▸ **DATA SUPPLIED**:
____________________
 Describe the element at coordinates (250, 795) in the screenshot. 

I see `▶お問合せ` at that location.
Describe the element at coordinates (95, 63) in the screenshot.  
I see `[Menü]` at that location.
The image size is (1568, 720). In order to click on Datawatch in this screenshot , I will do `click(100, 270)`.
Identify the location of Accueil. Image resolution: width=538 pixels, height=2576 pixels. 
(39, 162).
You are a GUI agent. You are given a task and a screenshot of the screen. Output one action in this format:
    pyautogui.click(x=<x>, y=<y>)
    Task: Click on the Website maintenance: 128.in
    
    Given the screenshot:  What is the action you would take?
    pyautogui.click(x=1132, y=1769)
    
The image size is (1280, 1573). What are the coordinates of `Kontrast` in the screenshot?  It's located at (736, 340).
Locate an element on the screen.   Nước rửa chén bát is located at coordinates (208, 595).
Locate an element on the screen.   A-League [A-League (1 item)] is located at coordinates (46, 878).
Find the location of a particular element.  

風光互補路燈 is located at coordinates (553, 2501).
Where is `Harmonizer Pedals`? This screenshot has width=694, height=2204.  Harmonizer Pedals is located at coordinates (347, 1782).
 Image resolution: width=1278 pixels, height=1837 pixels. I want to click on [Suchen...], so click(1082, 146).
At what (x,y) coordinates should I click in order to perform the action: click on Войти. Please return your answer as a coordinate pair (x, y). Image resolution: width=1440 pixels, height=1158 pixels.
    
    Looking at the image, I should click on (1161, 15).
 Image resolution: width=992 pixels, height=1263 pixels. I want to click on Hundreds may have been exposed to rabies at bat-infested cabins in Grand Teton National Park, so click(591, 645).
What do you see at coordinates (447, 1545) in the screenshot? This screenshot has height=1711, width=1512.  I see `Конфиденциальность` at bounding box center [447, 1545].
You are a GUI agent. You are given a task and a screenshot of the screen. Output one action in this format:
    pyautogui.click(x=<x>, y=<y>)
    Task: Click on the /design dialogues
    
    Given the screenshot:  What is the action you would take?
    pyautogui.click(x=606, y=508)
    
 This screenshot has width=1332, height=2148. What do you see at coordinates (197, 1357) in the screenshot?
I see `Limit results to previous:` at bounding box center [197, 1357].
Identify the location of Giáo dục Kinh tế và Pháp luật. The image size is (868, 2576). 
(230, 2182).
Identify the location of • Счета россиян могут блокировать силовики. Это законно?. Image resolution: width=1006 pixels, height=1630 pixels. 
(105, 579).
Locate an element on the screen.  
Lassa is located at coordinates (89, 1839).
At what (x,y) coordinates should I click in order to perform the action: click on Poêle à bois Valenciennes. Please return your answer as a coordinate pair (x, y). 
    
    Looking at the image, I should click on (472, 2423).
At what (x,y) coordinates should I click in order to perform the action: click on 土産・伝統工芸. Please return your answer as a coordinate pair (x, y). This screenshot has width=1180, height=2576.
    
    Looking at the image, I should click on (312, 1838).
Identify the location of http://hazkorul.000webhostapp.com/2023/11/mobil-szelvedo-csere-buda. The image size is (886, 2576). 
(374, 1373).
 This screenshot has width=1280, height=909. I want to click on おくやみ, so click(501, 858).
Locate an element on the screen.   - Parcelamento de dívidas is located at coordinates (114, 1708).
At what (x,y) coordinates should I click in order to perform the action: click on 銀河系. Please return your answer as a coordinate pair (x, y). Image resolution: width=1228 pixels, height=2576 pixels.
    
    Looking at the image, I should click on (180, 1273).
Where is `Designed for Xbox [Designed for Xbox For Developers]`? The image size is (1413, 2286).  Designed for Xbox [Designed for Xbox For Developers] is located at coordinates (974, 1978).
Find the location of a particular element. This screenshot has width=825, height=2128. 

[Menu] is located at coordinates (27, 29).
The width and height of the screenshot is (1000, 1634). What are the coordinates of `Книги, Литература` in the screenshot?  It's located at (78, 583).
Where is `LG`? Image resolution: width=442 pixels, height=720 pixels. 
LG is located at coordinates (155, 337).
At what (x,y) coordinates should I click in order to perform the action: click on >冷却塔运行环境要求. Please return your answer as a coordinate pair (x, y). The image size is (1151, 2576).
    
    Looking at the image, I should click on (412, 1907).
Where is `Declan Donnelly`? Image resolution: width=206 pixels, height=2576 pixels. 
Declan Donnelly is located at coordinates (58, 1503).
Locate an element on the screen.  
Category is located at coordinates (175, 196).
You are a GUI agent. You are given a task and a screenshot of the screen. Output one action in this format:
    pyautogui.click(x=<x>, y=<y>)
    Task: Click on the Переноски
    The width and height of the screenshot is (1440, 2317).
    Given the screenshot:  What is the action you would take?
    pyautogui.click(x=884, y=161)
____________________
▸ **TASK INSTRUCTIONS**: Your task is to quote the lines above, beginning with the first and ending with the one that holds "Task: Click on the Website".

▸ **RESULT OF THIS TASK**:
 Describe the element at coordinates (250, 795) in the screenshot. 

I see `▶お問合せ` at that location.
Describe the element at coordinates (95, 63) in the screenshot.  
I see `[Menü]` at that location.
The image size is (1568, 720). In order to click on Datawatch in this screenshot , I will do `click(100, 270)`.
Identify the location of Accueil. Image resolution: width=538 pixels, height=2576 pixels. 
(39, 162).
You are a GUI agent. You are given a task and a screenshot of the screen. Output one action in this format:
    pyautogui.click(x=<x>, y=<y>)
    Task: Click on the Website maintenance: 128.in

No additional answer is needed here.